• Exercise requirements: After finding the line that holds "Describe the element" below, set down that line and the rest through the final one exactly, leaving the pictures out.

• Records shown:

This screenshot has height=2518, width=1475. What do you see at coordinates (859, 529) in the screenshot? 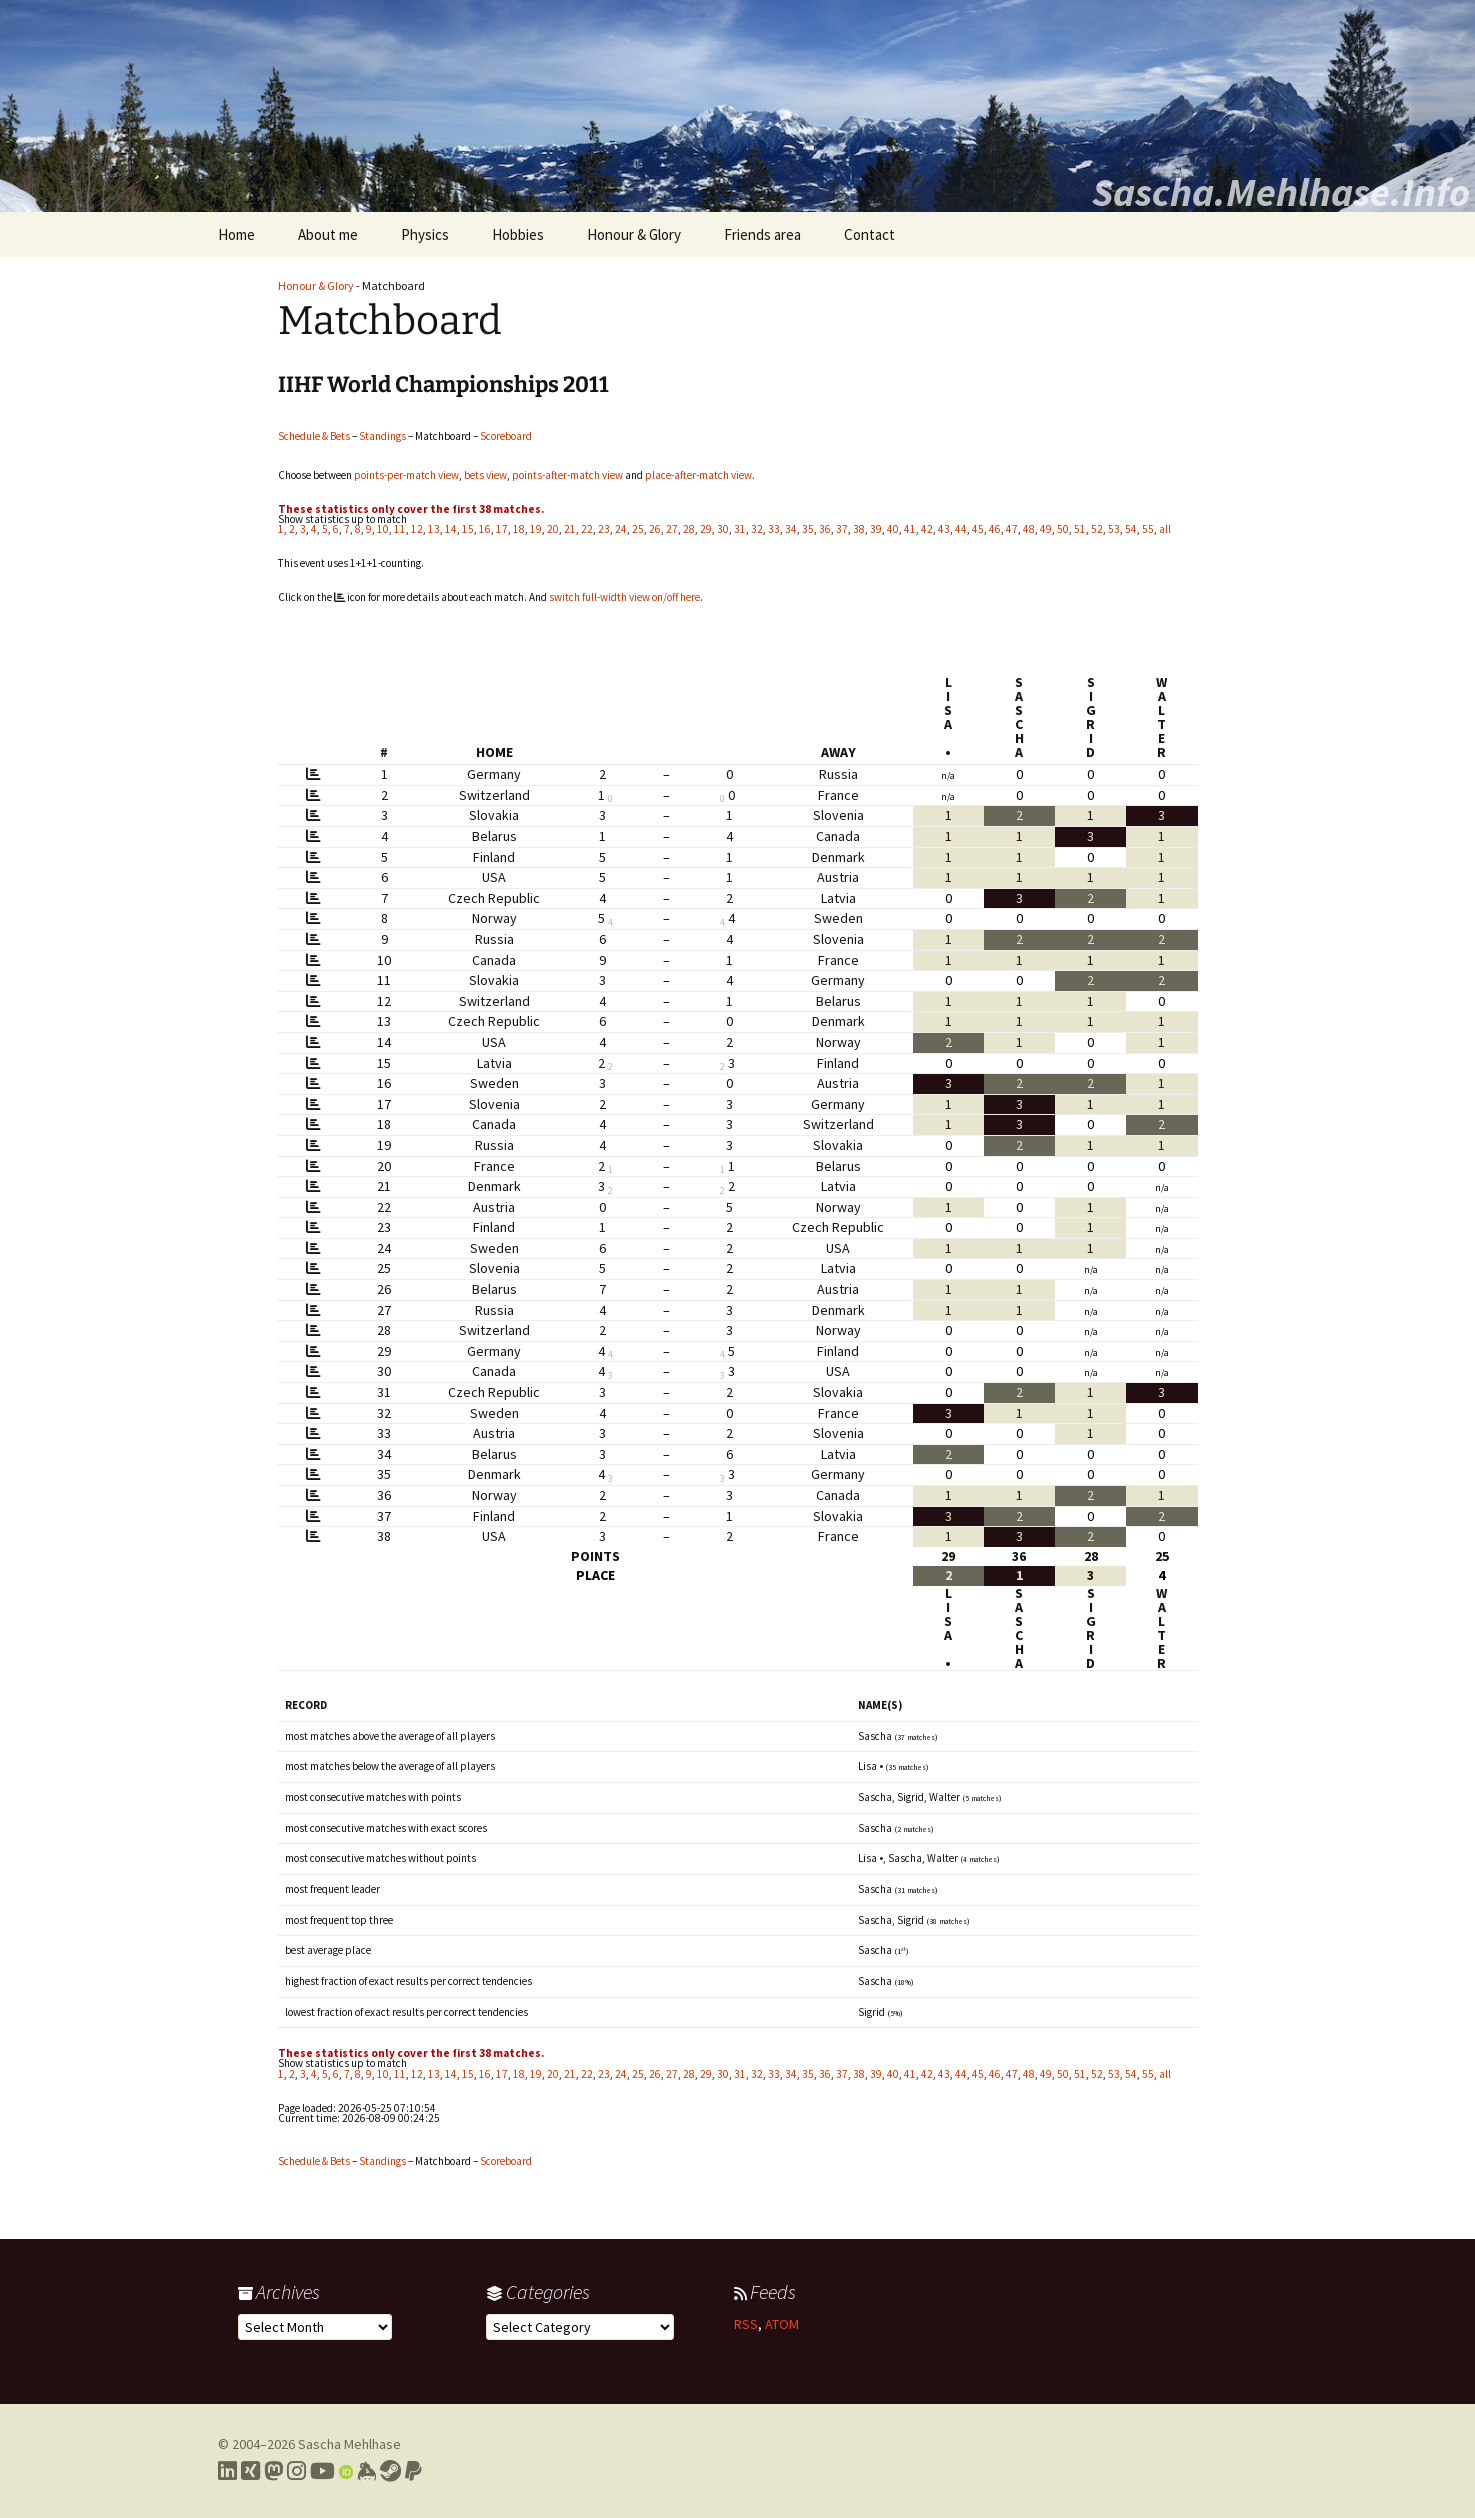
I see `38` at bounding box center [859, 529].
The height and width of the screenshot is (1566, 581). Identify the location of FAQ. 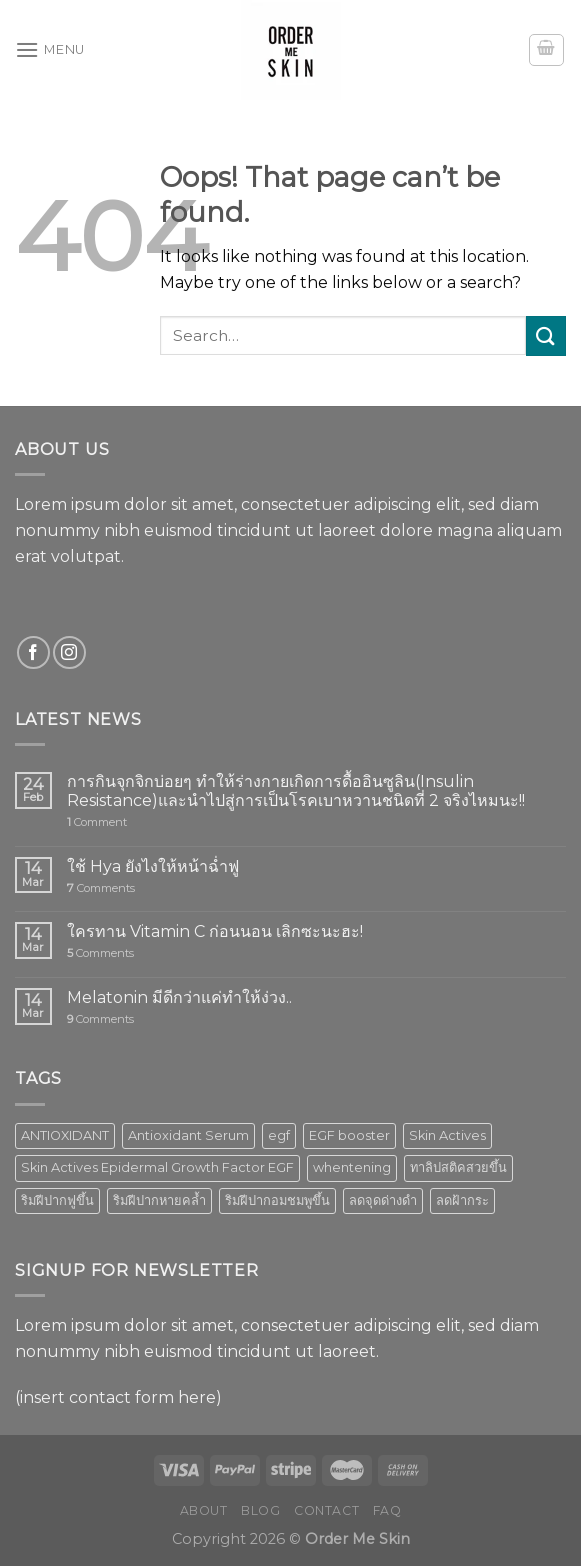
(387, 1510).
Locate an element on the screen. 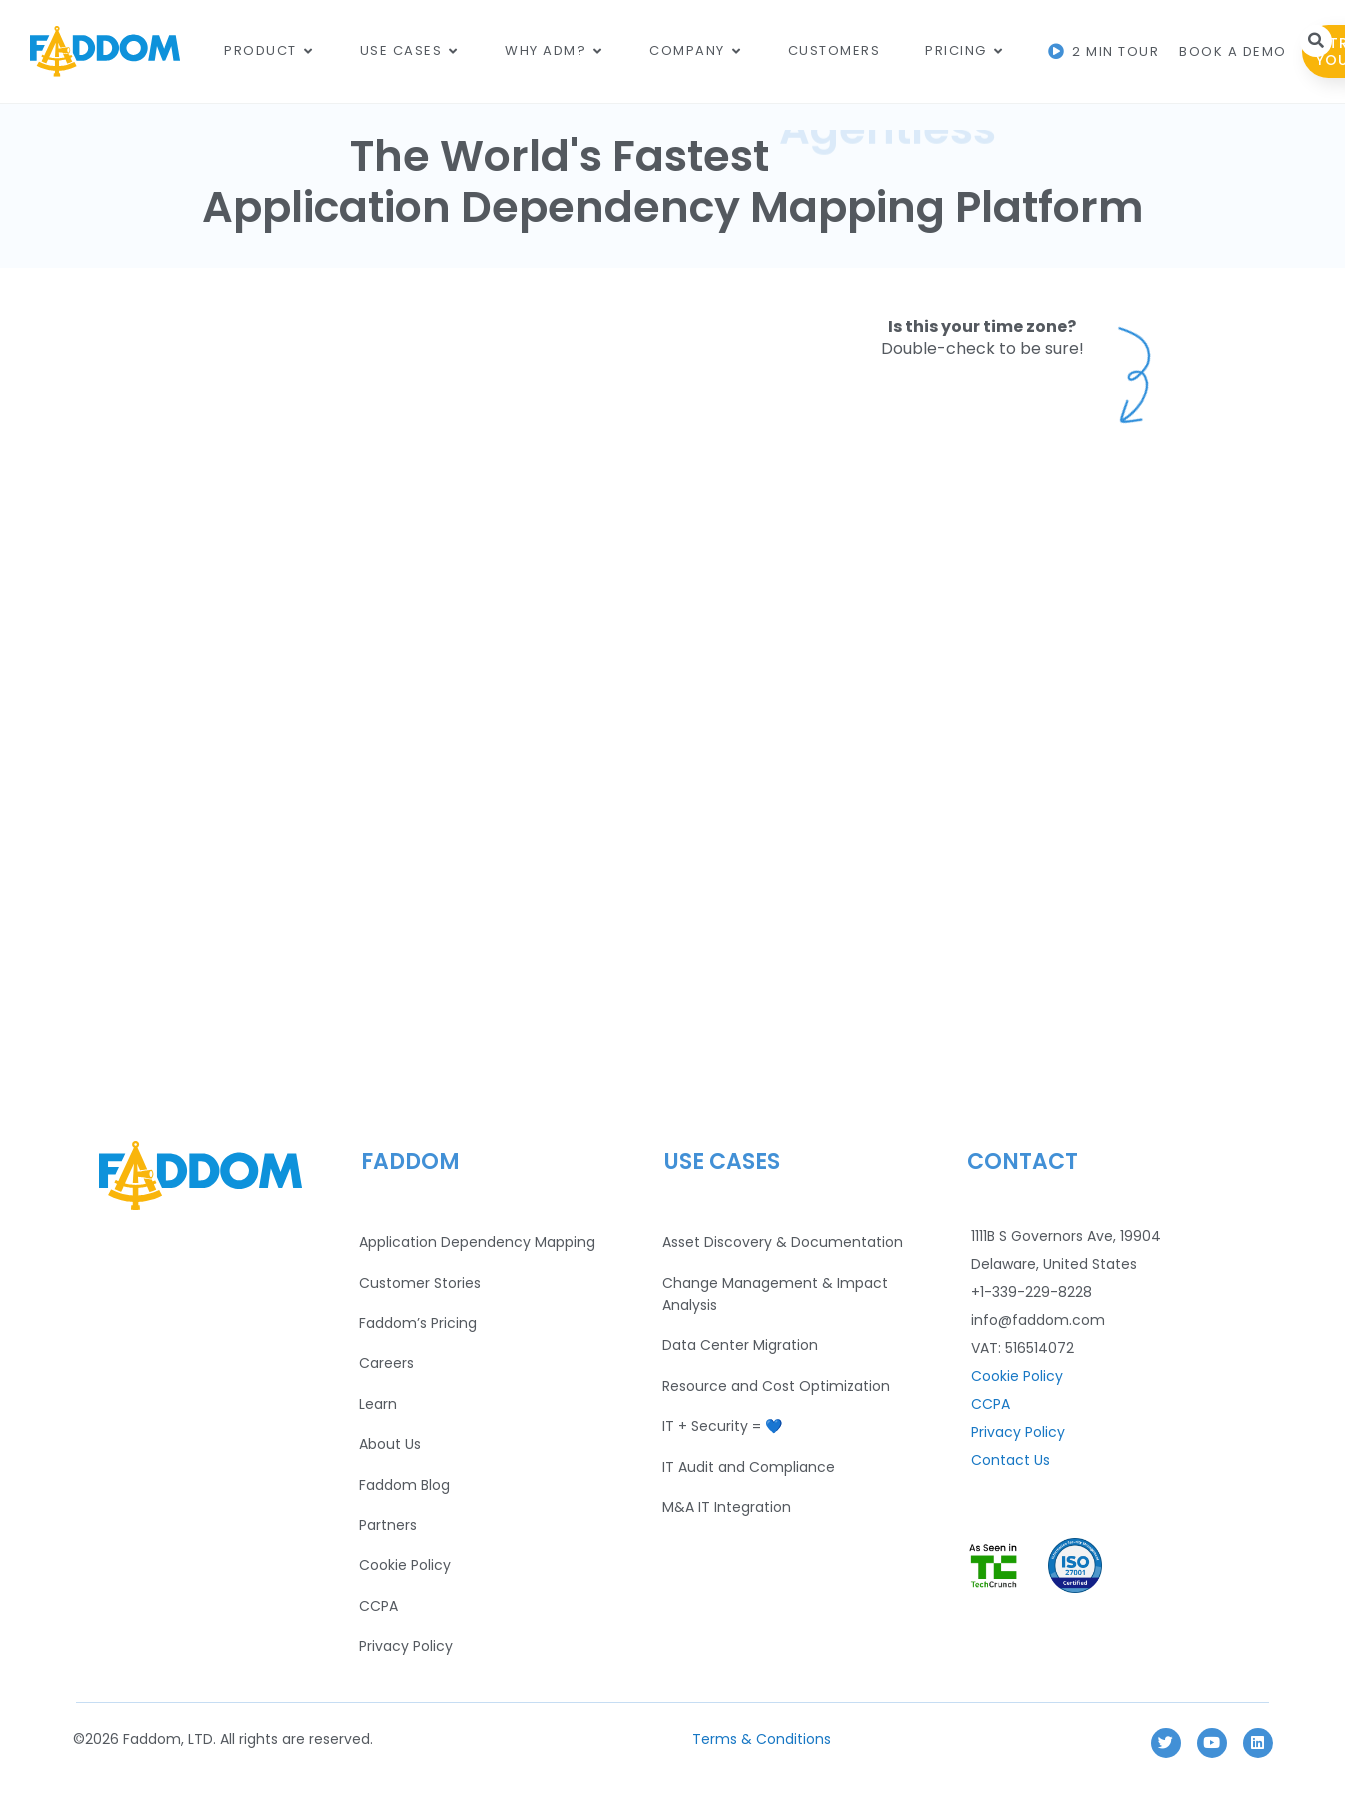 This screenshot has width=1345, height=1796. Resource and Cost Optimization is located at coordinates (776, 1386).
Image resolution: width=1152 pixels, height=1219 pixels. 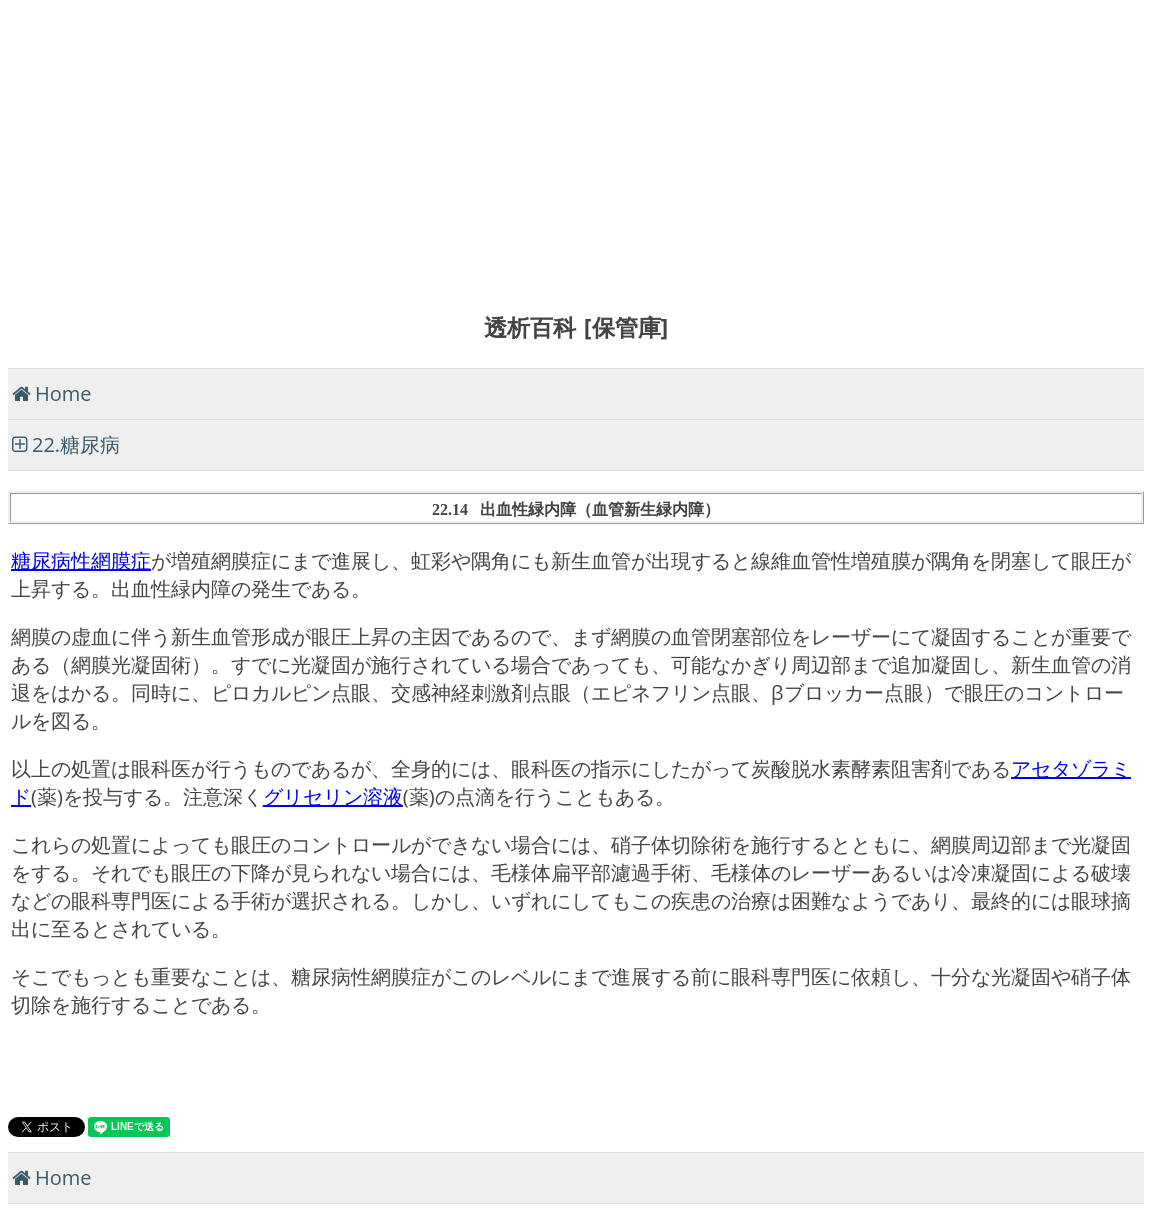 What do you see at coordinates (333, 796) in the screenshot?
I see `グリセリン溶液` at bounding box center [333, 796].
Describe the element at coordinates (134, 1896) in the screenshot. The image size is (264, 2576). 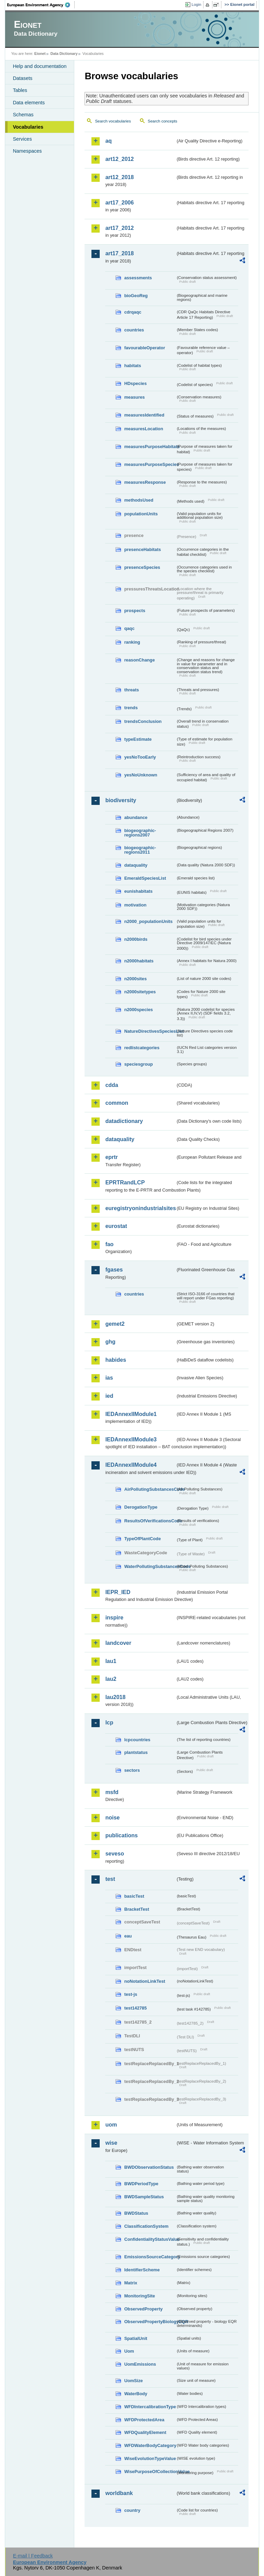
I see `basicTest` at that location.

• Your response:
Describe the element at coordinates (134, 1896) in the screenshot. The image size is (264, 2576). 
I see `basicTest` at that location.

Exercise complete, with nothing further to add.